Illustration of Our Lady's Tumbler from the manuscript Arsenal 3516, showing the tumbler performing with his violin on the ground while an angel reaches down to wipe his face

Our Lady's Tumbler is an anonymous Old French poem of 684 lines, probably written in the 1230s. It has characteristics of the Picard dialect and is preserved in five manuscripts. Its English title is conventional, derived from the title Del Tumbeor Nostre Dame supplied by the scribe of one manuscript. It refers to Mary, mother of Jesus, and a performer who engages in tumbling.

Although the poem and stories derived from it circulated until the end of the Middle Ages, they were mostly forgotten until 1873. Our Lady's Tumbler was printed in that year.
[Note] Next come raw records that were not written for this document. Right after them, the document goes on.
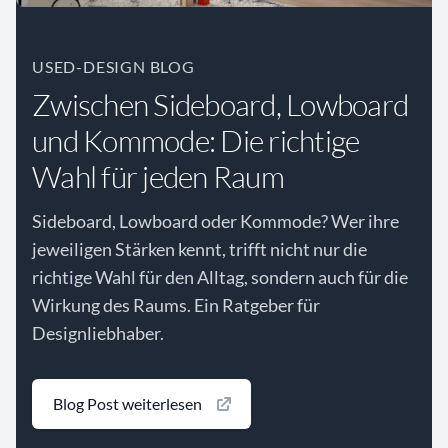
USED-DESIGN BLOG
Zwischen Sideboard, Lowboard
und Kommode: Die richtige
Wahl für jeden Raum
Sideboard, Lowboard oder Kommode? Wer ihre
jeweiligen Stärken kennt, trifft nicht nur die
richtige Wahl für den Alltag, sondern auch für die
Wirkung des Raums. Ein Ratgeber für
Designliebhaber.
Blog Post weiterlesen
Since then it has inspired many works, usually under the title Le Jongleur de Notre Dame, a title also sometimes applied to the original poem.

The protagonist of the poem is a travelling performer, a type of minstrel who dances and engages in acrobatics. Growing weary of his worldly life, he enters the Abbey of Clairvaux as a lay brother. Knowing no Latin and failing to understand the liturgy of the hours, he grows despondent. When the monks gather in the choir to chant the liturgy, he enters the crypt to perform before a statue of Mary. He is discovered by one of the monks, who informs the abbot. While the two watch in secret, they see Mary appear and comfort the lay brother. Soon afterwords, the old tumbler dies and goes to Heaven. The performance observed by the abbot is described at lines 390–409:

The abbot and the monk watch
the entire service of the lay brother,
the very varied tumbles that he performed,
the leaping and dancing,
the prostration before the statue,
the cavorting and bounding,
until he was at the point of collapse.
He presses on in such great exhaustion,
that he must of necessity fall.
Then he sat, so exhausted
that from effort he is completely soaked in sweat,
so that the sweat drips down
from him in the middle of the crypt.
But in a brief while, soon,
his sweet lady assists him,
whom he served completely without falsehood.
She knew to come in his time of need.